Des zones entières échappent au radar des acteurs institutionnels et multilatéraux. Quand le Pape François, lors d’un message en 2017 à l’adresse de l’ONU, prône la création d’un Fonds mondial pour éradiquer la faim dans le monde, il rejoint en cela le mouvement opéré par les grandes ONG internationales pour se coordonner, se compléter ou s’associer, afin d’optimiser leurs actions. Mais aussi pour observer, comme pour alerter, compte-tenu de leurs positions privilégiées au plus près des populations, là où les Gouvernements échouent ou parfois, feignent de ne pas voir quand ils sont rattrapés par des politiques contingentes.
Dans l’urgence ou le long terme. Au Nord comme au Sud. Dans l’action pour le climat comme dans celle au service des minorités, l’action humanitaire est une vigie des valeurs universelles. Car, en matière de fraternité, aucun acteur n’a le monopole du sens. Chacun est légitime tant le champ est vaste.
Cette fraternité vécue – bien qu’elle s’inscrive dans un corpus de valeurs – n’en est pas moins professionnelle. Elle se réalise à travers une formidable ingénierie dont l’apport devrait toujours être subtilement dosé pour laisser au maximum les populations garder la maîtrise de leur progrès. S’appuyer sur les communautés locales, associer les parents aux efforts d’éducation de leurs enfants, s’inscrire dans le long terme pour ouvrir des parcours durables et solides devraient être les invariants d’une action
humanitaire réussie. Cette ingénierie a comme principe cardinal de faire du « terrain » son espace référentiel. Le terrain est un gage d’efficacité. Indispensable. Vrai. Il est à la fois le point de départ et le point d’arrivée de la plupart des programmes.
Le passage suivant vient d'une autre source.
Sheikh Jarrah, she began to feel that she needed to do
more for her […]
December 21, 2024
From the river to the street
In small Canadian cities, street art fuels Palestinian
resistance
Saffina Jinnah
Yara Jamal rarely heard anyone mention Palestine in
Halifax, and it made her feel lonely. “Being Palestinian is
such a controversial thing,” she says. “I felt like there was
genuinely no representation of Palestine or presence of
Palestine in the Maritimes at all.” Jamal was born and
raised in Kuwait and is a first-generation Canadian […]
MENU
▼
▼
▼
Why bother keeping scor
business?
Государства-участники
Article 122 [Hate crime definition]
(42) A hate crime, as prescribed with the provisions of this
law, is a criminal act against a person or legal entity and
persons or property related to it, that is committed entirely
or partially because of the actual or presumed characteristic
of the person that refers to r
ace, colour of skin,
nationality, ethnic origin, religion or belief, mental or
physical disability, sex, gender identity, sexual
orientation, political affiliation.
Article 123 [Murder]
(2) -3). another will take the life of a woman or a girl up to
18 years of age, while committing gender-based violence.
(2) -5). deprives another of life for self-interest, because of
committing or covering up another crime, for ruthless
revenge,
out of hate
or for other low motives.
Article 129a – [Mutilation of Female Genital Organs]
Il façonne la relation de confiance à travers laquelle les populations accompagnantes et accompagnées se confondent pour partager ensemble l’objectif à atteindre. Il enseigne la polyvalence et mobilise tous les talents. Il fabrique l’osmose à travers laquelle la fraternité prend tout son sens. L’action humanitaire
s’inscrit dans un équilibre très particulier entre le professionnalisme et les valeurs d’humanité. Pour celles et ceux qui en sont les acteurs et les actrices, elle est un métier autant qu’un engagement. Elle suppose de leur part des objectifs à atteindre mais aussi de réussir une mission avec sa part d’idéal, de renoncement et souvent d’abnégation. La société a souvent du mal à reconnaître les compétences singulières de ceux dont le métier touche précisément l’essentiel. Car ces acteurs échappent le plus souvent aux contingences de pouvoir et d’influence. Ils sont avant tout au service des autres.
Attachés à l’indépendance et à la neutralité qui fondent bien souvent leur raison d’être.
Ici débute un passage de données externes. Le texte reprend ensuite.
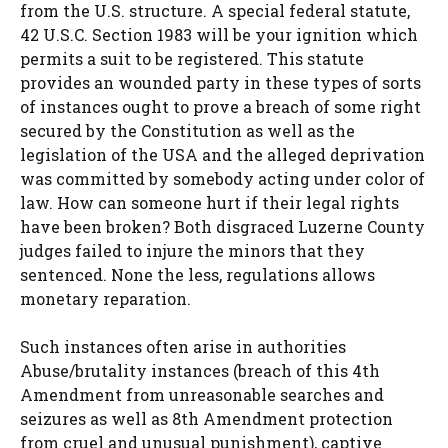
from the U.S. structure. A special federal statute,
42 U.S.C. Section 1983 will be your ignition which
permits a suit to be registered. This statute
provides an wounded party in these types of sorts
of instances ought to prove a breach of some right
secured by the Constitution as well as the
legislation of the USA and the alleged deprivation
was committed by somebody acting under color of
law. How can someone hurt if their legal rights
have been broken? Both disgraced Luzerne County
judges failed to injure the minors that they
sentenced. None the less, regulations allows
monetary reparation.
Such instances often arise in authorities
Abuse/brutality instances (breach of this 4th
Amendment from unreasonable searches and
seizures as well as 8th Amendment protection
from cruel and unusual punishment), captive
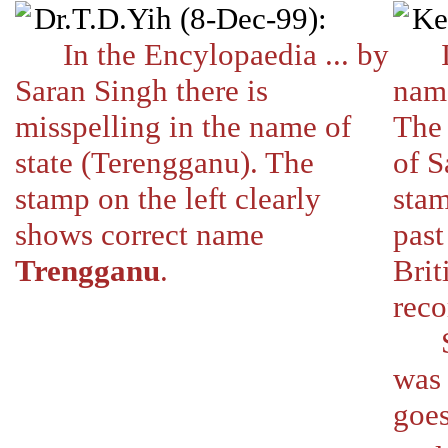
Dr.T.D.Yih (8-Dec-99):
Ke
In the Encylopaedia ... by
I wi
Saran Singh there is
nam
misspelling in the name of
The
state (Terengganu). The
of S
stamp on the left clearly
stam
shows correct name
past
Trengganu
.
Brit
reco
So T
was 
goes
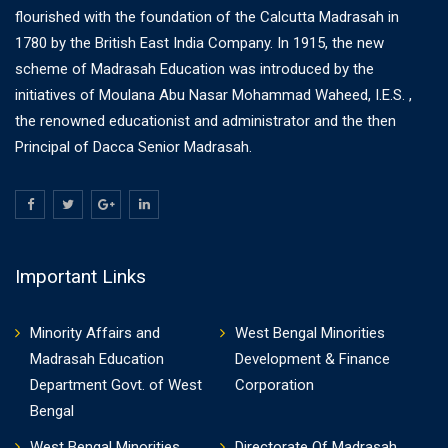
flourished with the foundation of the Calcutta Madrasah in
1780 by the British East India Company. In 1915, the new
scheme of Madrasah Education was introduced by the
initiatives of Moulana Abu Nasar Mohammad Waheed, I.E.S. ,
the renowned educationist and administrator and the then
Principal of Dacca Senior Madrasah.
Important Links
Minority Affairs and
West Bengal Minorities
Madrasah Education
Development & Finance
Department Govt. of West
Corporation
Bengal
West Bengal Minorities
Directorate Of Madrasah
Les promesses du XXIe siècle doivent ouvrir vers de nouvelles rencontres. Sinon elles resteront des chimères. Quand Care France rappelle dans son rapport annuel qu’en 2020 le lancement d’une nouvelle Playstation a généré 26 fois plus de citation dans les médias que les plus graves crises humanitaires du
moment, on doit s’interroger. Que resterait-il de nos valeurs de fraternité si nous devenions indifférents à la dignité de nos contemporains les plus fragiles ? Si nous vivions la mondialisation simplement à travers les performances économiques, les plaisirs et les avantages qu’elle nous procure? Jusqu’à en oublier
nos responsabilités. Les réponses à ces questions peuvent être difficiles. Elles sont difficiles. Elles sont pourtant essentielles car personne ne peut affronter la vie de manière isolée. L’action humanitaire est souvent à l’avant-garde de ces rencontres et des enjeux qu’elles soulèvent. Ces rencontres tissent des liens authentiques. Avec audace. Sur le terrain. Elles appellent qu’on s’y engage pour rêver ensemble du meilleur de ce que nous avons en commun. Qu’on se le dise.